Stored data entries
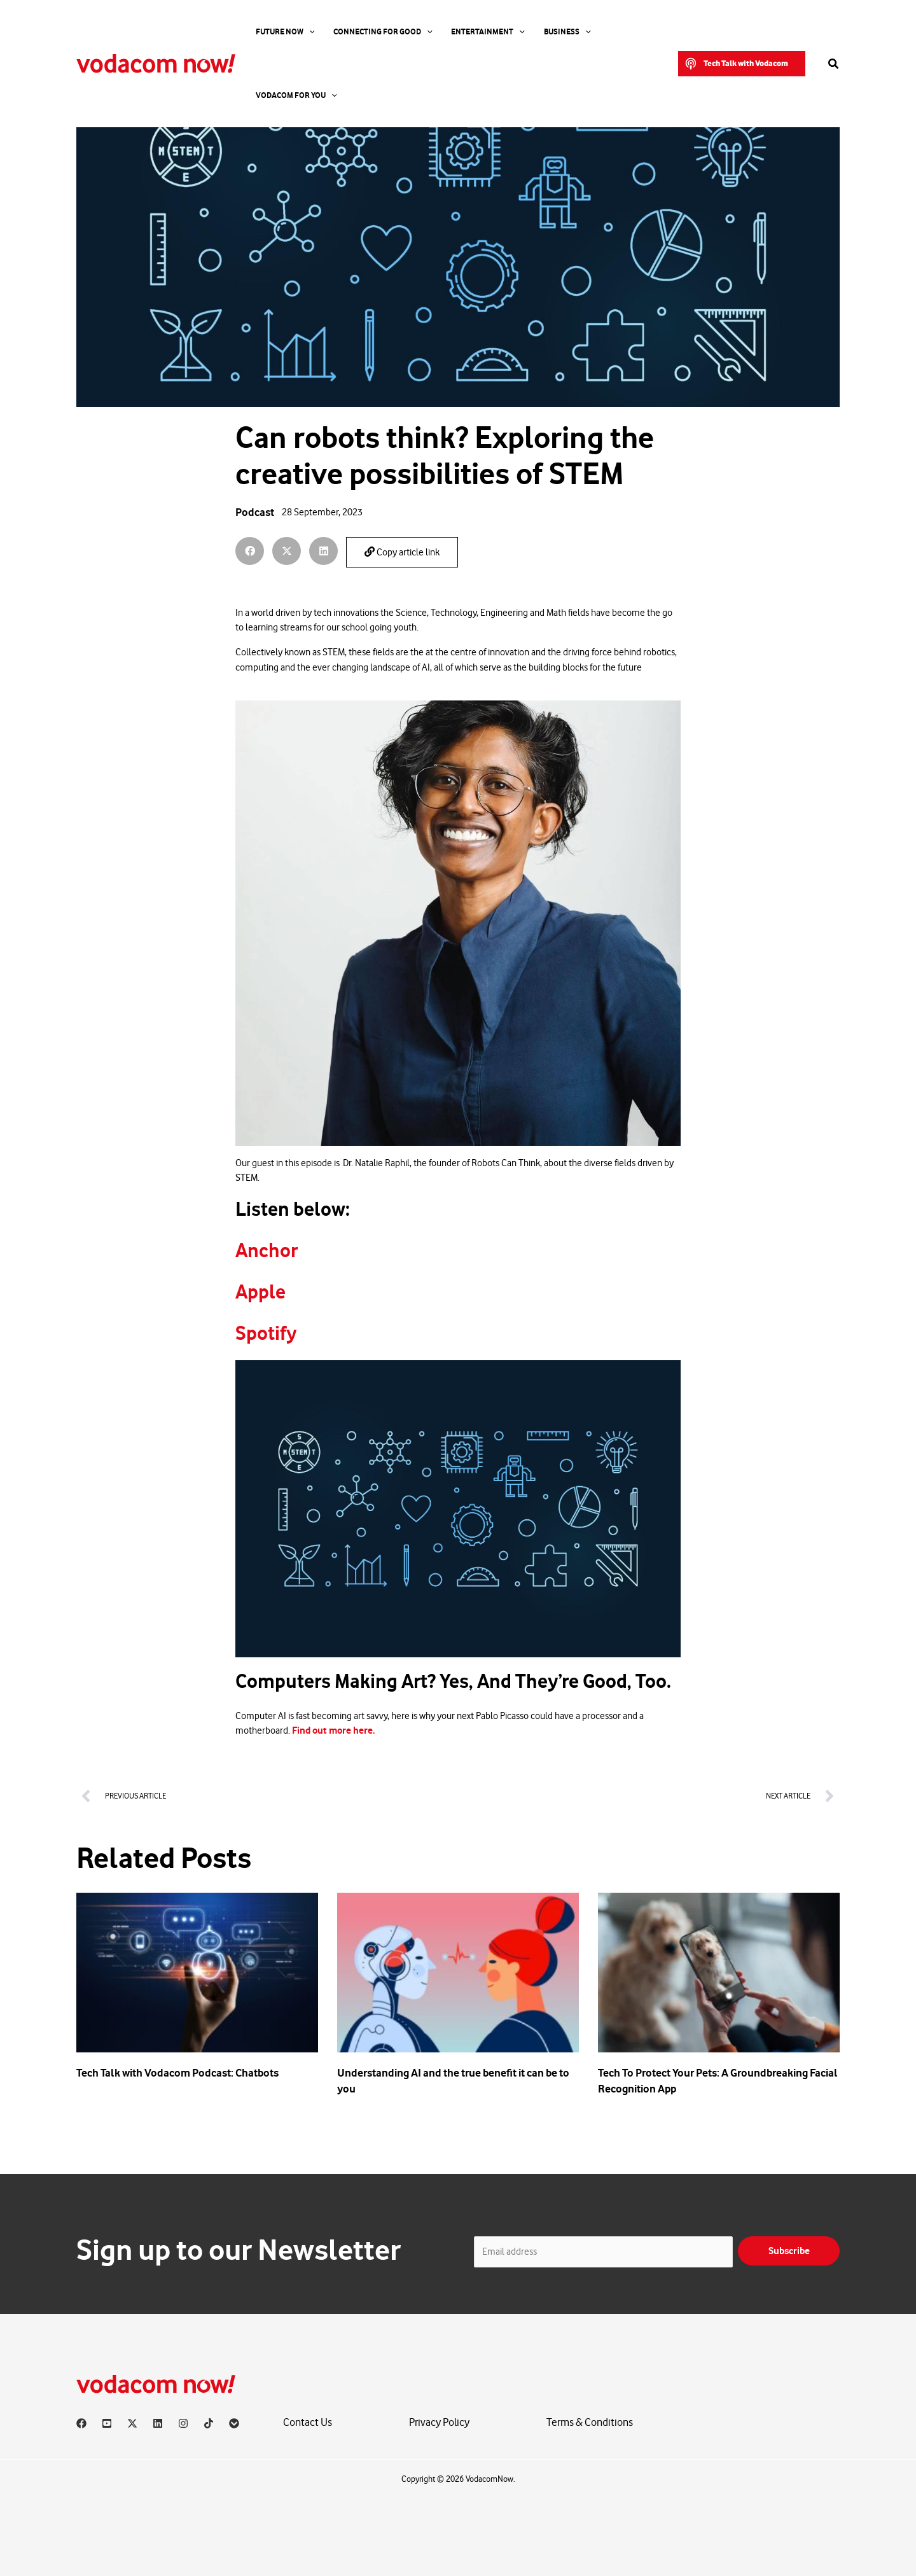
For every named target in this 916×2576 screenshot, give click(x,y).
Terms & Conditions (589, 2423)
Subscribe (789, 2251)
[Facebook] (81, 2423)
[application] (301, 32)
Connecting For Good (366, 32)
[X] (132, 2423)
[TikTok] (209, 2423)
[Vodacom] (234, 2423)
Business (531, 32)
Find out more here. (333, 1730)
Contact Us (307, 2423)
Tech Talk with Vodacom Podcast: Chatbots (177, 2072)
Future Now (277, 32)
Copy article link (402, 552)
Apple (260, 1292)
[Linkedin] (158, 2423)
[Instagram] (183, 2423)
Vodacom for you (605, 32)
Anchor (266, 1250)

● **What to produce**:
Search the entries above for the word "Vodacom" and copy each line where it appears.

● **Finished exercise**:
[Vodacom] (234, 2423)
Tech Talk with Vodacom Podcast: Chatbots (177, 2072)
Vodacom for you (605, 32)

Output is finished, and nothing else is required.